There is a mother who is a mahjong fan and plays mahjong almost every day. Father is busy with business and seldom asks about his daughter's study. My daughter associates with problem boys outside the school and becomes a big sister. Not only is her speech vulgar, but her clothes are different, and she often stays out at night. She smokes online and beats other girls many times because of jealousy and bullying. For such a serious problem, parents are still in no hurry. The class teacher reminded her mother to strengthen management, and her mother said, go back and scold her. However, the problem has not improved at all.

There is also a doting type. They give everything to their children. This type of parents will indulge their children, make fewer demands, allow them to express their feelings and impulses freely, do not closely monitor their behavior, and rarely make tough control over their behavior.

There is a little boy over 2 years old in the neighbor's house. His name is An An. Every time his daughter Xiaomi plays in the yard, he will rush out from home to grab Xiaomi's toys, or ride his little bike to bump into people. Even if I was there, he would do whatever he wanted. Xiaomi has no choice but to hide at home. Ann followed him into the room, and then began to hold as many toys as possible and take the food away. I moved a small chair from my house to his house today. Every time his parents and grandparents saw this situation, they just shouted at the door: "Come back safely." There is no control over children's behavior, and there is no after-the-fact education for children. Sometimes Xiaomi and his sister are playing at the dean's place, and Ann makes Xiaomi cry, and his parents don't come out to stop it! Although Ann is young now, she is very aggressive. Such a child is not welcome among her peers. If his parents continue to let him go like this, we can speculate what he will look like when he grows up. In fact, a person is not born to distinguish right from wrong. The concept of right and wrong is taught to him by his parents in the process of raising their children. When he got what he wanted in this way for the first time, his parents didn't give him the correct guidance. He will get it in this way in the future. When he forms a habit, it is difficult to change him.

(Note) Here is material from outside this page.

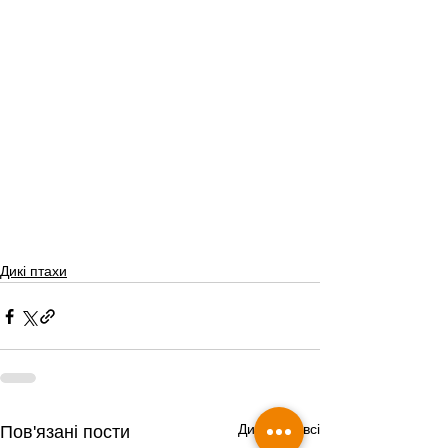
Дикі птахи
Дивитися всі
Пов'язані пости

The other is the opposite type. One of the parents thinks that the other is too strict with the child and puts too much pressure on the child. He thinks that children don't have enough space, and wants to refute some privileges for children and deliberately let them go.

I once heard a father talk about his way of education: the mother of the child likes to nag all day and doesn't allow the child to do this and that. I am not like her. Let children play games if they like me, and let them watch TV if they like me. I won't restrict him as long as it's not illegal. When he has played enough and watched enough, he no longer wants to play games and watch TV. There is a kind of therapy in psychology called aversion therapy, which is similar to aversion therapy, but only used to change some bad behavior habits of people. If this kind of laissez-faire education is adopted for a normal child, it will eventually make the child addicted to TV and games. Because the game is very attractive, and children's self-control ability is very poor, once they are addicted, it is difficult to extricate themselves. Such children accept two extreme parenting methods, and children can't judge which one is right and who to listen to. This will make the child form an unstable personality.

According to survey statistics, laissez-faire family education accounts for more than 50% of the family education of problem students. With the fierce competition in social life and the electronization of family life, parents will indulge their children more and more, which runs counter to the scientific education for children.